■ Problem description
After locating the line that contains "For every named" in the records below, write out exactly that line and each line after it through the one that contains "[Linkedin] (31, 917)", and nothing else.

■ Exercise inputs
::::::
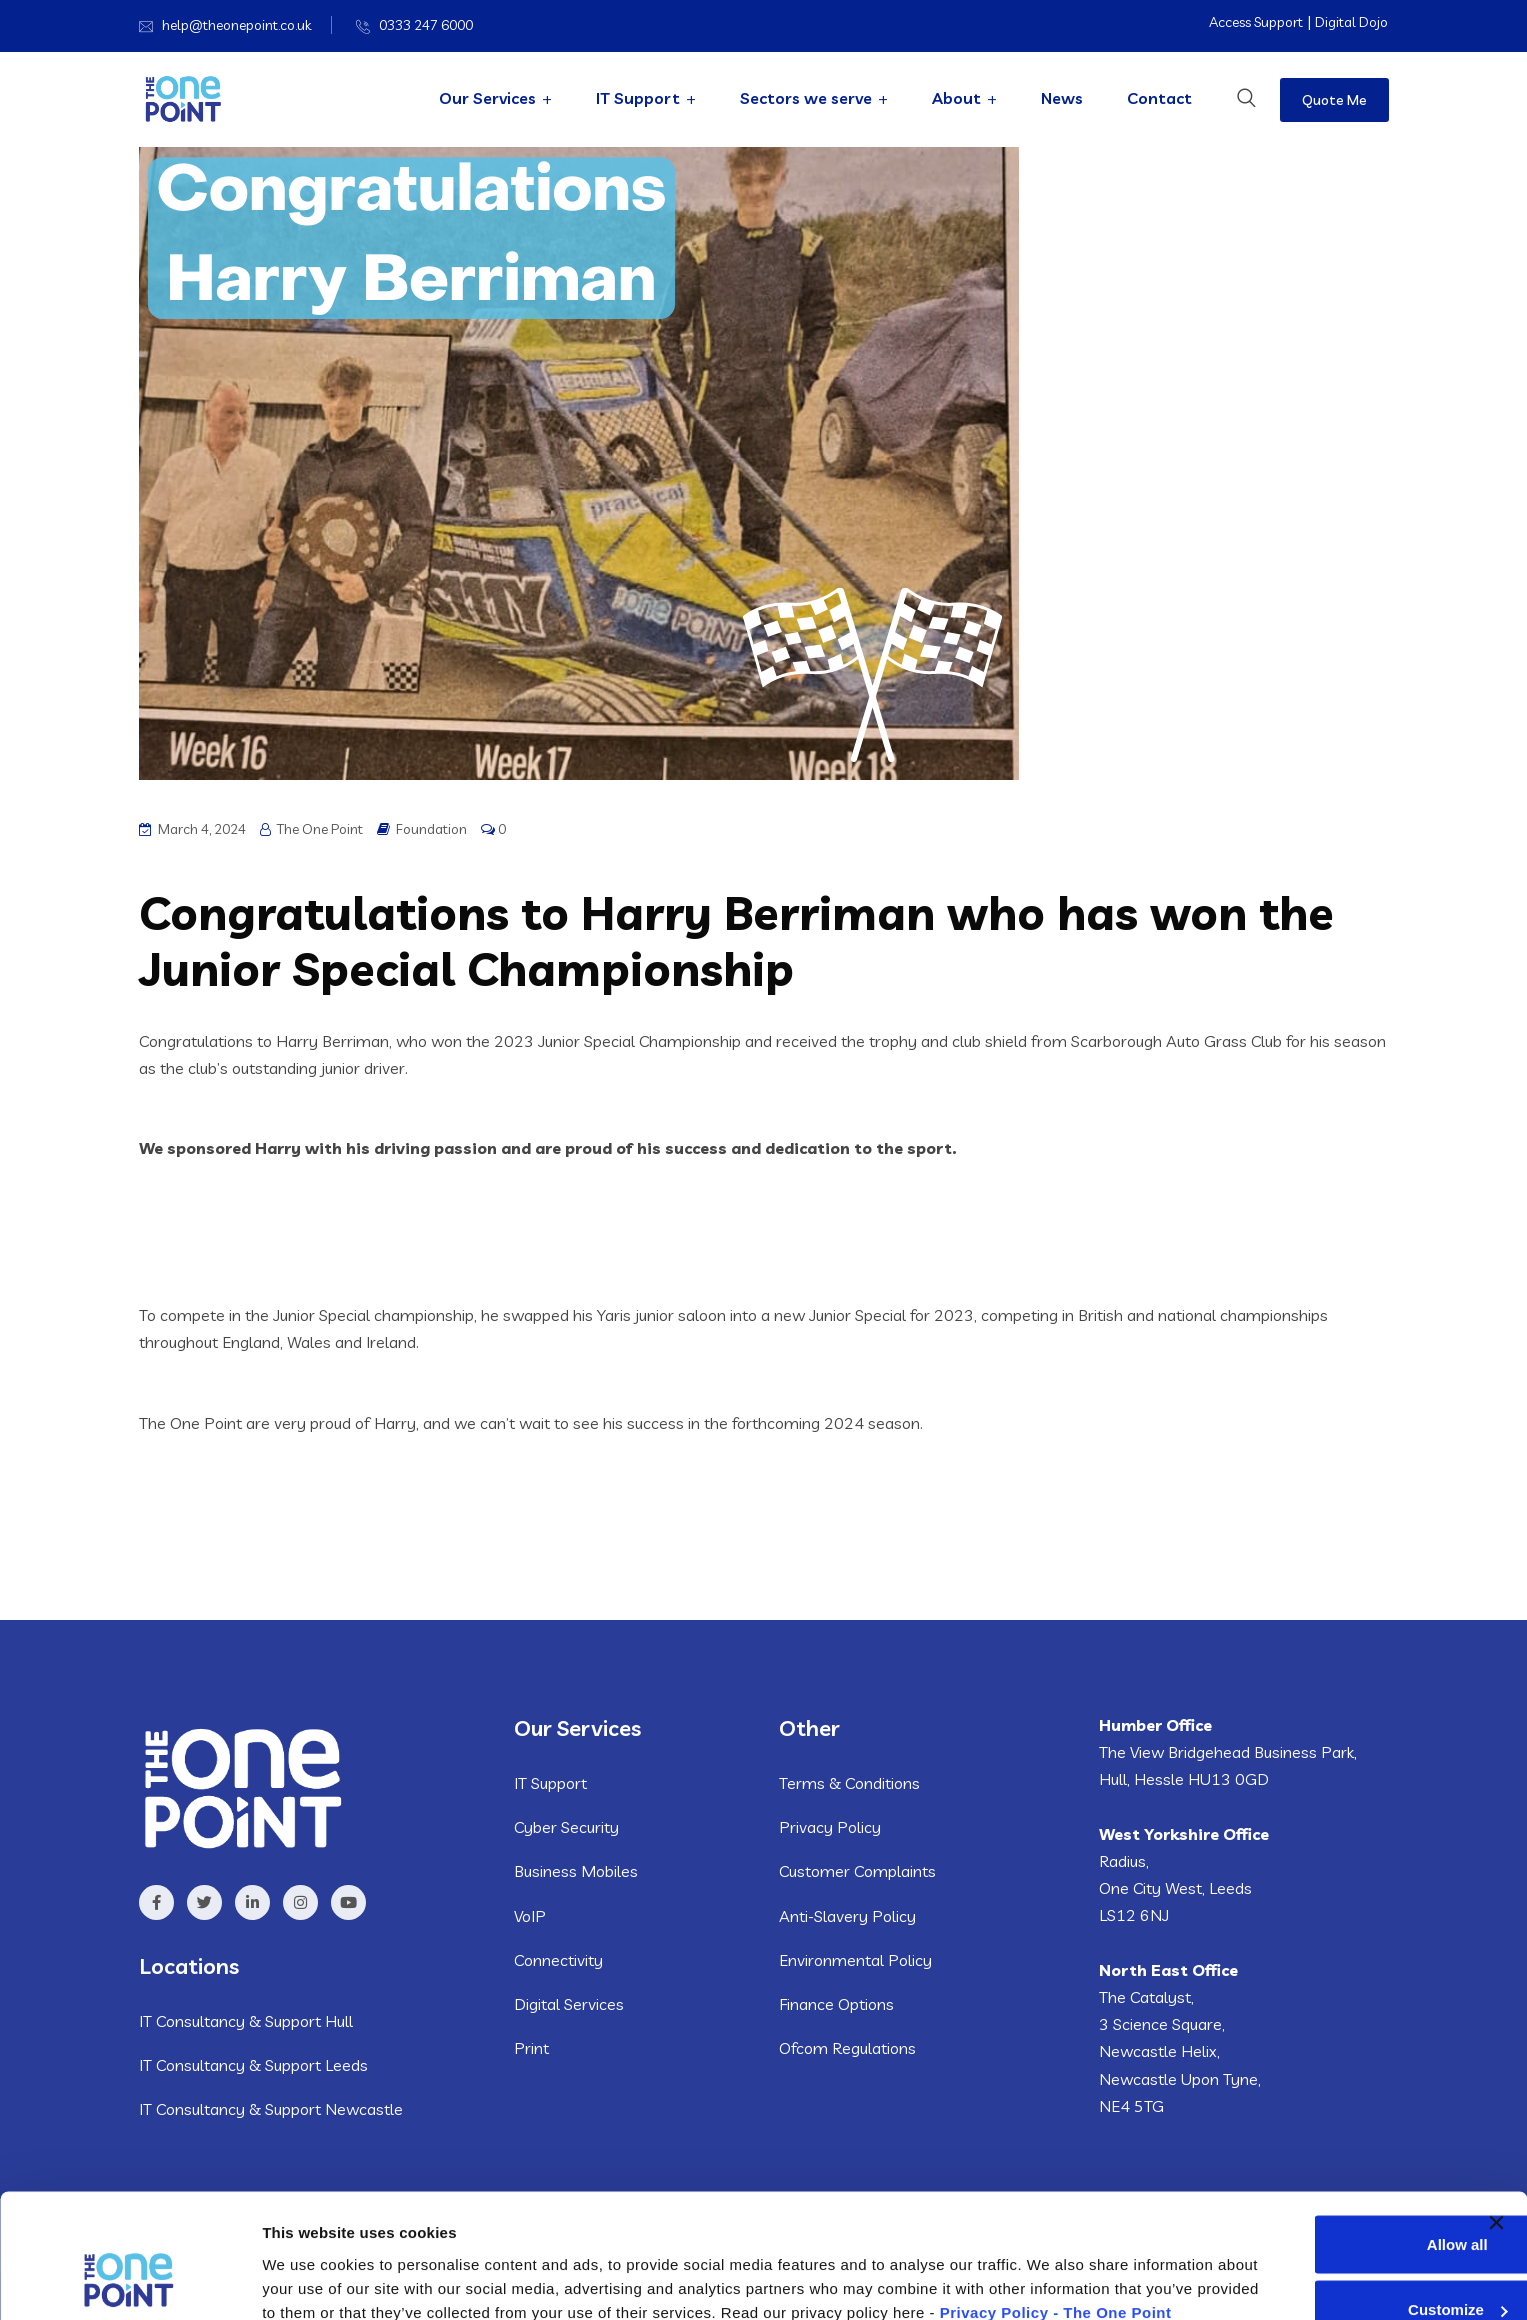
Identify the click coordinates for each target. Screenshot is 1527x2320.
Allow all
::::::
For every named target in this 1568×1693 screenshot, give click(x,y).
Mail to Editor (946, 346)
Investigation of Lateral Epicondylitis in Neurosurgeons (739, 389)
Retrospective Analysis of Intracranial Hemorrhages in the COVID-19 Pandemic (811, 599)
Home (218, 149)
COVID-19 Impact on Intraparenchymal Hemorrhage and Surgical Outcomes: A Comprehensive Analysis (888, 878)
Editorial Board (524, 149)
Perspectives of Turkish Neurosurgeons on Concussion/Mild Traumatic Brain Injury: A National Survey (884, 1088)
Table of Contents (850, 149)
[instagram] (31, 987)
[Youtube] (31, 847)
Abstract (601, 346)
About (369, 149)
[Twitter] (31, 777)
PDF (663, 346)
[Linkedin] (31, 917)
::::::
■ Expected answer
For every named target in this 1568×1693 screenshot, give click(x,y).
Mail to Editor (946, 346)
Investigation of Lateral Epicondylitis in Neurosurgeons (739, 389)
Retrospective Analysis of Intracranial Hemorrhages in the COVID-19 Pandemic (811, 599)
Home (218, 149)
COVID-19 Impact on Intraparenchymal Hemorrhage and Surgical Outcomes: A Comprehensive Analysis (888, 878)
Editorial Board (524, 149)
Perspectives of Turkish Neurosurgeons on Concussion/Mild Traumatic Brain Injury: A National Survey (884, 1088)
Table of Contents (850, 149)
[instagram] (31, 987)
[Youtube] (31, 847)
Abstract (601, 346)
About (369, 149)
[Twitter] (31, 777)
PDF (663, 346)
[Linkedin] (31, 917)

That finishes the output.